According to the epoxy resin composition containing the epoxy resin of the present invention, the gel time can be reduced while maintaining high heat resistance and low water absorption, and the productivity can be improved industrially. . Therefore, the epoxy resin of the present invention can be used as an insulating material for electric and electronic parts (such as a highly reliable semiconductor encapsulating material) and various composite materials such as a laminate (such as a printed wiring board) and CFRP, a paint, an adhesive, and a resist. It is very useful for a wide range of applications such as.

Claims (5)

[Claims] (1) Formula (2) Wherein n is an average value and represents a positive number. The phenolic resin represented by the formula (1) can be reacted with epihalohydrin in a solvent other than a solvent or an aprotic polar solvent in the presence of an alkali metal hydroxide.
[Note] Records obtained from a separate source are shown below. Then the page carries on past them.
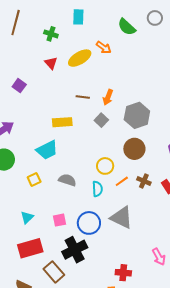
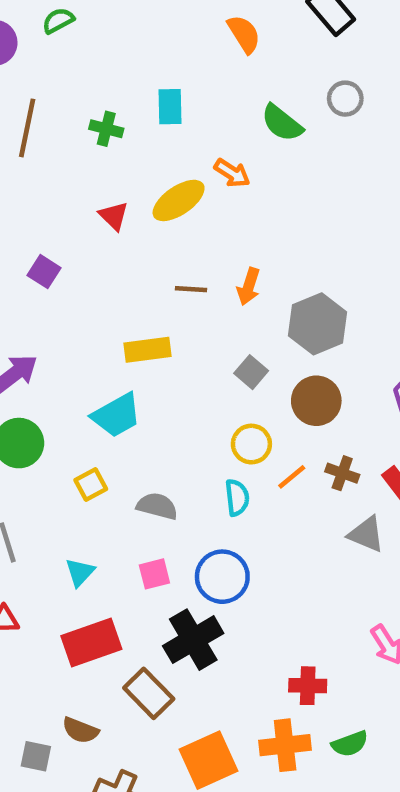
green cross: (51, 34) -> (106, 129), moved
gray square: (101, 120) -> (251, 372), moved
gray semicircle: (67, 180) -> (157, 506), moved
gray triangle: (122, 218) -> (366, 534), moved, size x0.7

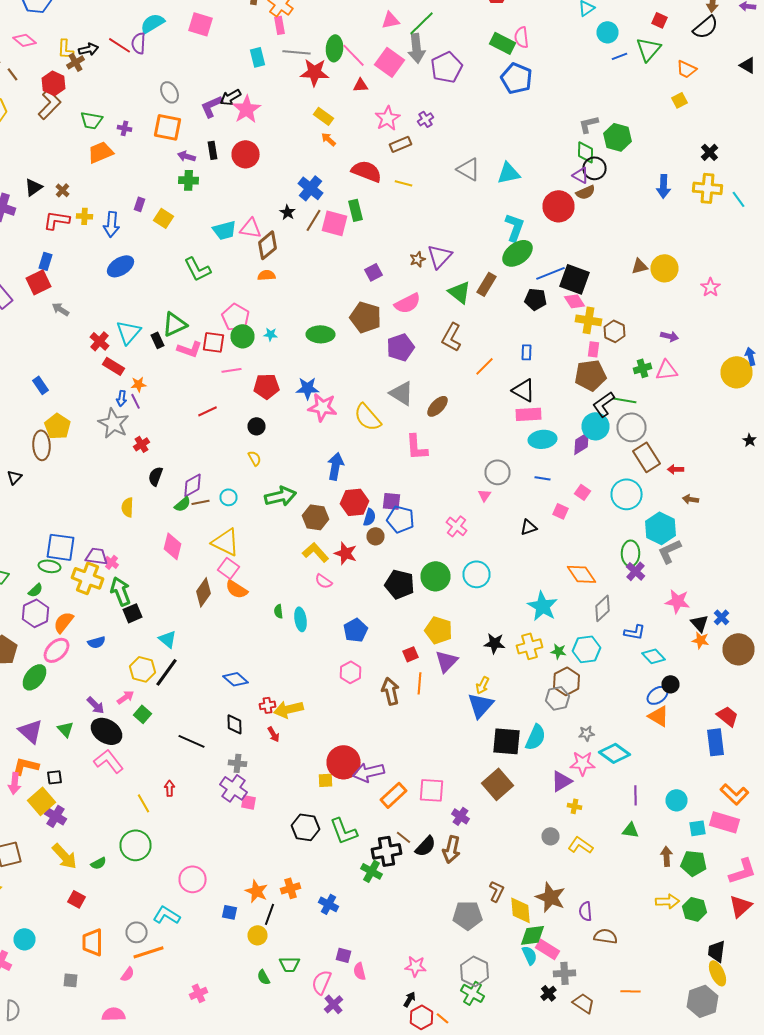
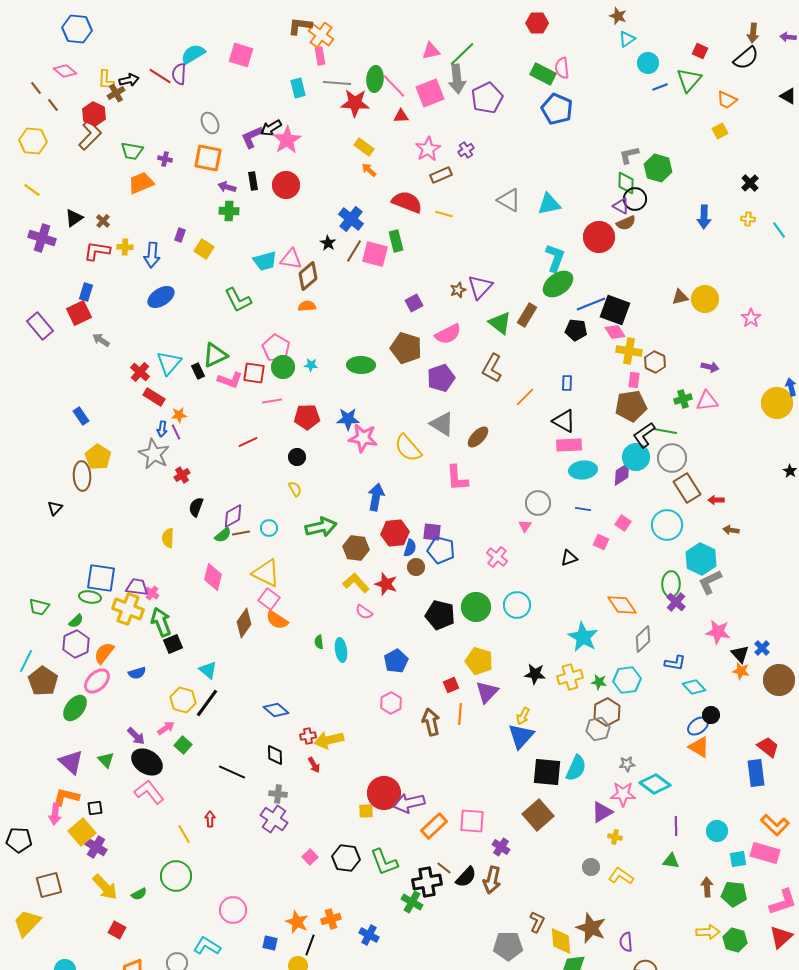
pink square: (390, 62) -> (430, 93), turned 32
yellow cross: (708, 188) -> (748, 219), size x0.5
pink square: (248, 802) -> (310, 857), moved, turned 35

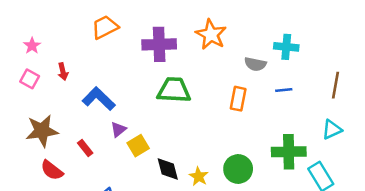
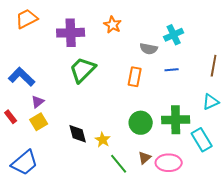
orange star: (211, 35) -> (113, 25), size x0.7
cyan cross: (286, 47) -> (174, 35), turned -30
green trapezoid: (174, 90) -> (83, 70), turned -48
yellow square: (138, 146) -> (39, 122), moved
green circle: (238, 169) -> (141, 123), moved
Formula (1) (Wherein, n is an average value and represents a positive number, and G represents a glycidyl group), wherein the epoxy equivalent value a (g / eq) of the epoxy resin and the raw material An epoxy resin characterized in that the relation with the hydroxyl equivalent b (g / eq) of the phenol resin is b + 56 <a <(b + 56) × 1.1. 2. An epoxy resin composition comprising (a) the epoxy resin according to claim 1 and (b) a curing agent. 3. The epoxy resin composition according to claim 2, further comprising a curing accelerator. 4. The epoxy resin composition according to claim 2, further comprising an inorganic filler. 5. A cured product obtained by curing the epoxy resin composition according to any one of claims 2, 3 and 4.